### WHAT IS REQUIRED
Span requested from the data below: the line with "011/3077-700" through the line with "Vacatures van onze partners", both included. Give only these lines again, exactly, and leave every picture out.

[Collected data]
....................
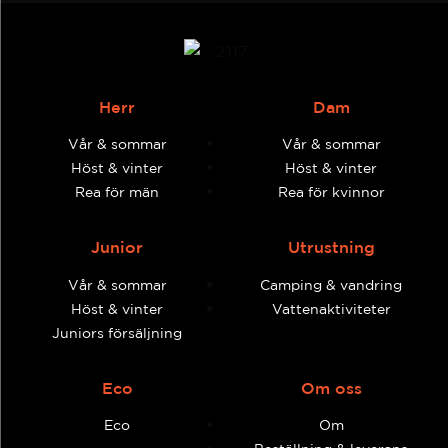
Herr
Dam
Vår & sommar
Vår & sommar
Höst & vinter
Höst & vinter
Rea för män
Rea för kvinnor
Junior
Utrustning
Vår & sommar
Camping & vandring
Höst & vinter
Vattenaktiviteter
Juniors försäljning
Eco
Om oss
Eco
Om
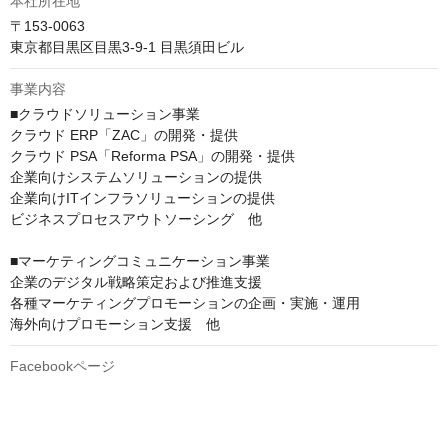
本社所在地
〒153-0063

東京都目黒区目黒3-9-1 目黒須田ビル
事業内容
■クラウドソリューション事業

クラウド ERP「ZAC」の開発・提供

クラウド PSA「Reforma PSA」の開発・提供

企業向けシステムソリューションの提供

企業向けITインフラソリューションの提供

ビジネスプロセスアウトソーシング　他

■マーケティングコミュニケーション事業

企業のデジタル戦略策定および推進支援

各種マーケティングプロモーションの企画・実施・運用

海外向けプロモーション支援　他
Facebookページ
....................
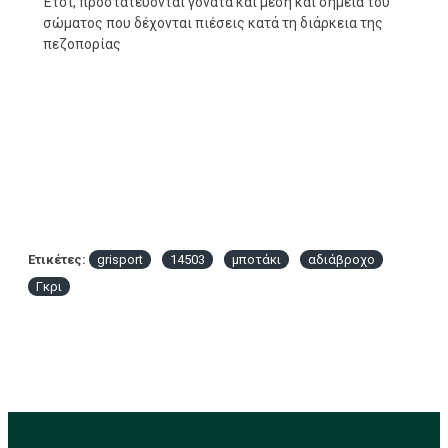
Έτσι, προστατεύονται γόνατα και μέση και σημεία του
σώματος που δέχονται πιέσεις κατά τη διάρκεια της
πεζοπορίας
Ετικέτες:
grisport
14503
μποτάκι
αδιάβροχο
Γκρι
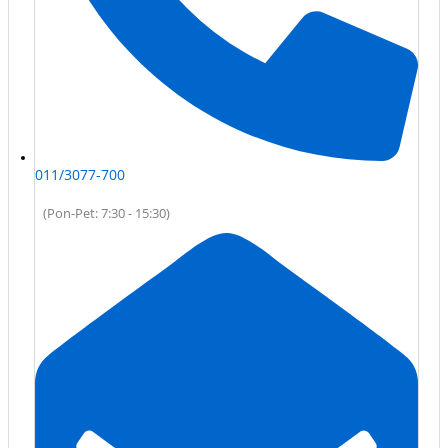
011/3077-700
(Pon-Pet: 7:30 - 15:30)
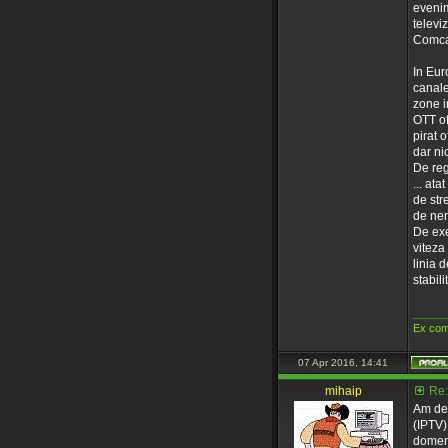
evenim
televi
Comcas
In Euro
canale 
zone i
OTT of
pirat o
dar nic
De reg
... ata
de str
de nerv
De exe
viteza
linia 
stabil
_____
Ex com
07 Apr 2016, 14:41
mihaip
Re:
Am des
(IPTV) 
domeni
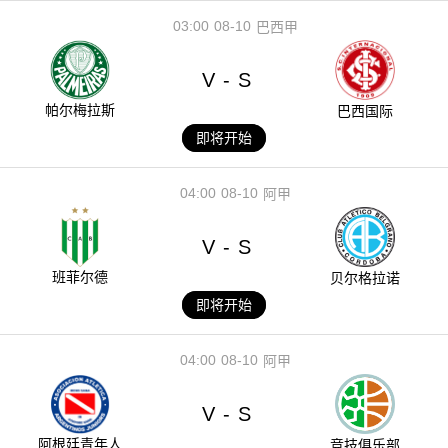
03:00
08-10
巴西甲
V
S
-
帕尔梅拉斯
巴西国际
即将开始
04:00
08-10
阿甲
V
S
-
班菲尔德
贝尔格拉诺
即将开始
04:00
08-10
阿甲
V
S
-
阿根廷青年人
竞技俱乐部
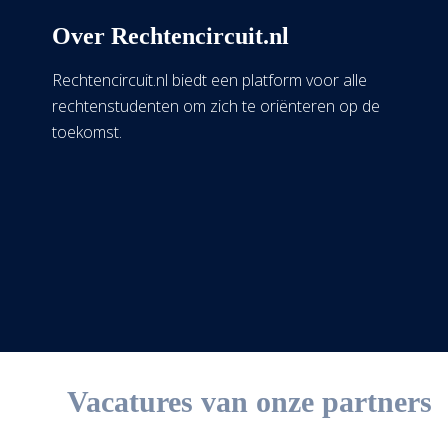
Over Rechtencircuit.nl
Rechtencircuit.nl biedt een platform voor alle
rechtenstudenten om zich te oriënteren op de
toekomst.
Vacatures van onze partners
....................
### FINAL ANSWER
011/3077-700
(Pon-Pet: 7:30 - 15:30)
evenim
televi
Comcas
In Euro
canale 
zone i
OTT of
pirat o
dar nic
De reg
... ata
de str
de nerv
De exe
viteza
linia 
stabil
_____
Ex com
07 Apr 2016, 14:41
mihaip
Re:
Am des
(IPTV) 
domeni
03:00
08-10
巴西甲
V
S
-
帕尔梅拉斯
巴西国际
即将开始
04:00
08-10
阿甲
V
S
-
班菲尔德
贝尔格拉诺
即将开始
04:00
08-10
阿甲
V
S
-
阿根廷青年人
竞技俱乐部
Over Rechtencircuit.nl
Rechtencircuit.nl biedt een platform voor alle
rechtenstudenten om zich te oriënteren op de
toekomst.
Vacatures van onze partners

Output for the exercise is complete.